* [TASK DETAILS]
A word-for-word copy of the data is what's wanted, with no pictures.

* [MATERIAL PROVIDED]
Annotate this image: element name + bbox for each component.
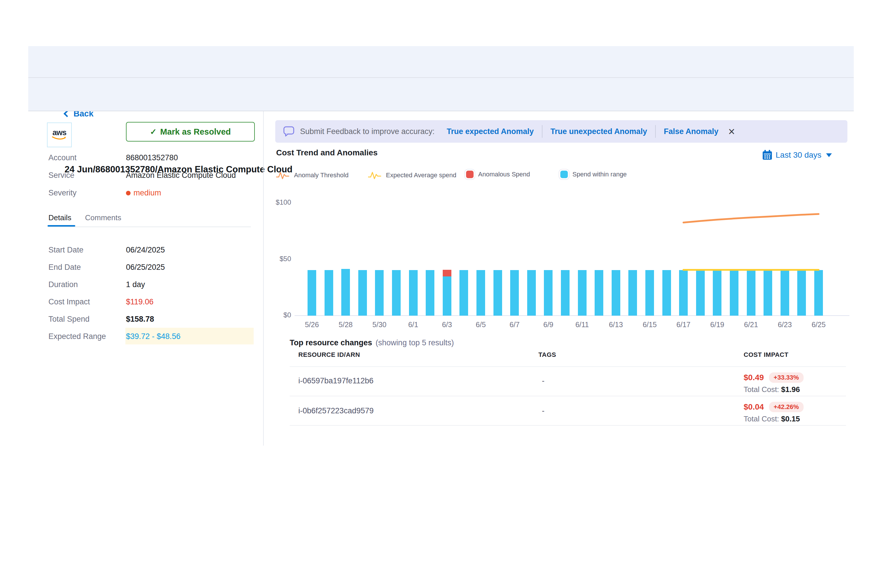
resource-id-link[interactable]: i-06597ba197fe112b6	[298, 376, 374, 386]
resource-id-link[interactable]: i-0b6f257223cad9579	[298, 406, 374, 416]
resource-table-title: Top resource changes (showing top 5 resu…	[290, 338, 454, 347]
impact-percent-badge: +33.33%	[769, 372, 803, 383]
x-tick-6/25: 6/25	[806, 321, 831, 329]
bar-5/28[interactable]	[341, 269, 350, 316]
bar-chart: 5/265/285/306/16/36/56/76/96/116/136/156…	[0, 0, 882, 588]
bar-6/2[interactable]	[426, 270, 434, 316]
bar-6/25[interactable]	[814, 270, 823, 316]
x-tick-6/9: 6/9	[535, 321, 561, 329]
impact-amount: $0.04	[744, 402, 764, 412]
impact-amount: $0.49	[744, 373, 764, 382]
bar-6/22[interactable]	[764, 270, 772, 316]
bar-6/12[interactable]	[595, 270, 603, 316]
bar-6/5[interactable]	[477, 270, 485, 316]
bar-5/26[interactable]	[308, 270, 316, 316]
cost-impact-cell: $0.49 +33.33% Total Cost: $1.96	[744, 372, 804, 394]
x-tick-6/15: 6/15	[637, 321, 663, 329]
bar-6/15[interactable]	[645, 270, 654, 316]
bar-6/1[interactable]	[409, 270, 418, 316]
bar-6/9[interactable]	[544, 270, 552, 316]
table-divider	[290, 425, 846, 426]
bar-6/18[interactable]	[696, 270, 705, 316]
x-tick-6/21: 6/21	[738, 321, 764, 329]
x-tick-6/5: 6/5	[468, 321, 494, 329]
bar-6/17[interactable]	[679, 270, 688, 316]
bar-5/29[interactable]	[358, 270, 367, 316]
bar-6/4[interactable]	[459, 270, 468, 316]
x-tick-6/13: 6/13	[603, 321, 629, 329]
x-tick-6/11: 6/11	[569, 321, 595, 329]
col-header-resource-id: RESOURCE ID/ARN	[298, 351, 360, 358]
cost-impact-cell: $0.04 +42.26% Total Cost: $0.15	[744, 402, 804, 423]
x-tick-6/7: 6/7	[501, 321, 528, 329]
bar-6/14[interactable]	[628, 270, 637, 316]
x-tick-6/3: 6/3	[434, 321, 460, 329]
x-tick-6/23: 6/23	[772, 321, 798, 329]
x-tick-6/17: 6/17	[670, 321, 696, 329]
bar-6/19[interactable]	[713, 270, 722, 316]
bar-6/8[interactable]	[527, 270, 536, 316]
bar-6/21[interactable]	[747, 270, 756, 316]
bar-5/31[interactable]	[392, 270, 400, 316]
x-tick-6/1: 6/1	[400, 321, 426, 329]
x-tick-6/19: 6/19	[704, 321, 730, 329]
bar-6/10[interactable]	[561, 270, 570, 316]
bar-6/16[interactable]	[662, 270, 671, 316]
bar-6/20[interactable]	[730, 270, 738, 316]
tags-value: -	[542, 376, 544, 386]
col-header-tags: TAGS	[538, 351, 556, 358]
bar-6/13[interactable]	[612, 270, 620, 316]
bar-6/6[interactable]	[494, 270, 502, 316]
bar-6/7[interactable]	[510, 270, 519, 316]
bar-6/24[interactable]	[797, 270, 806, 316]
tags-value: -	[542, 406, 544, 416]
impact-percent-badge: +42.26%	[769, 402, 803, 412]
table-divider	[290, 396, 846, 396]
col-header-cost-impact: COST IMPACT	[744, 351, 788, 358]
bar-6/3[interactable]	[443, 276, 452, 316]
x-tick-5/26: 5/26	[299, 321, 325, 329]
x-tick-5/30: 5/30	[366, 321, 392, 329]
bar-6/23[interactable]	[780, 270, 789, 316]
anomalous-bar-6/3[interactable]	[443, 270, 452, 276]
bar-6/11[interactable]	[578, 270, 586, 316]
table-divider	[290, 366, 846, 367]
x-tick-5/28: 5/28	[333, 321, 358, 329]
bar-5/30[interactable]	[375, 270, 384, 316]
bar-5/27[interactable]	[324, 270, 333, 316]
anomaly-details-page: Account: CCM-NG Anomalies Back 24 Jun/86…	[0, 0, 882, 588]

* [RESULT OF THE EXERCISE]
Annotate this image: element name + bbox for each component.
resource-id-link[interactable]: i-06597ba197fe112b6	[298, 376, 374, 386]
resource-id-link[interactable]: i-0b6f257223cad9579	[298, 406, 374, 416]
resource-table-title: Top resource changes (showing top 5 resu…	[290, 338, 454, 347]
impact-percent-badge: +33.33%	[769, 372, 803, 383]
x-tick-6/25: 6/25	[806, 321, 831, 329]
bar-5/28[interactable]	[341, 269, 350, 316]
bar-chart: 5/265/285/306/16/36/56/76/96/116/136/156…	[0, 0, 882, 588]
bar-6/2[interactable]	[426, 270, 434, 316]
bar-6/25[interactable]	[814, 270, 823, 316]
x-tick-6/9: 6/9	[535, 321, 561, 329]
impact-amount: $0.04	[744, 402, 764, 412]
impact-amount: $0.49	[744, 373, 764, 382]
bar-6/22[interactable]	[764, 270, 772, 316]
bar-6/12[interactable]	[595, 270, 603, 316]
bar-6/5[interactable]	[477, 270, 485, 316]
bar-5/26[interactable]	[308, 270, 316, 316]
cost-impact-cell: $0.49 +33.33% Total Cost: $1.96	[744, 372, 804, 394]
x-tick-6/15: 6/15	[637, 321, 663, 329]
bar-6/15[interactable]	[645, 270, 654, 316]
bar-6/1[interactable]	[409, 270, 418, 316]
bar-6/9[interactable]	[544, 270, 552, 316]
table-divider	[290, 425, 846, 426]
bar-6/18[interactable]	[696, 270, 705, 316]
x-tick-6/21: 6/21	[738, 321, 764, 329]
x-tick-6/5: 6/5	[468, 321, 494, 329]
bar-6/17[interactable]	[679, 270, 688, 316]
bar-5/29[interactable]	[358, 270, 367, 316]
bar-6/4[interactable]	[459, 270, 468, 316]
x-tick-6/13: 6/13	[603, 321, 629, 329]
x-tick-6/11: 6/11	[569, 321, 595, 329]
col-header-resource-id: RESOURCE ID/ARN	[298, 351, 360, 358]
cost-impact-cell: $0.04 +42.26% Total Cost: $0.15	[744, 402, 804, 423]
x-tick-6/7: 6/7	[501, 321, 528, 329]
bar-6/14[interactable]	[628, 270, 637, 316]
x-tick-6/3: 6/3	[434, 321, 460, 329]
x-tick-6/23: 6/23	[772, 321, 798, 329]
x-tick-6/17: 6/17	[670, 321, 696, 329]
bar-6/19[interactable]	[713, 270, 722, 316]
bar-6/8[interactable]	[527, 270, 536, 316]
bar-6/21[interactable]	[747, 270, 756, 316]
bar-5/31[interactable]	[392, 270, 400, 316]
x-tick-6/1: 6/1	[400, 321, 426, 329]
x-tick-6/19: 6/19	[704, 321, 730, 329]
bar-6/10[interactable]	[561, 270, 570, 316]
bar-6/16[interactable]	[662, 270, 671, 316]
bar-6/20[interactable]	[730, 270, 738, 316]
tags-value: -	[542, 376, 544, 386]
col-header-tags: TAGS	[538, 351, 556, 358]
bar-6/13[interactable]	[612, 270, 620, 316]
bar-6/6[interactable]	[494, 270, 502, 316]
bar-6/7[interactable]	[510, 270, 519, 316]
bar-6/24[interactable]	[797, 270, 806, 316]
tags-value: -	[542, 406, 544, 416]
impact-percent-badge: +42.26%	[769, 402, 803, 412]
table-divider	[290, 396, 846, 396]
col-header-cost-impact: COST IMPACT	[744, 351, 788, 358]
bar-6/3[interactable]	[443, 276, 452, 316]
x-tick-5/26: 5/26	[299, 321, 325, 329]
x-tick-5/30: 5/30	[366, 321, 392, 329]
bar-6/23[interactable]	[780, 270, 789, 316]
anomalous-bar-6/3[interactable]	[443, 270, 452, 276]
bar-6/11[interactable]	[578, 270, 586, 316]
table-divider	[290, 366, 846, 367]
x-tick-5/28: 5/28	[333, 321, 358, 329]
bar-5/30[interactable]	[375, 270, 384, 316]
bar-5/27[interactable]	[324, 270, 333, 316]
anomaly-details-page: Account: CCM-NG Anomalies Back 24 Jun/86…	[0, 0, 882, 588]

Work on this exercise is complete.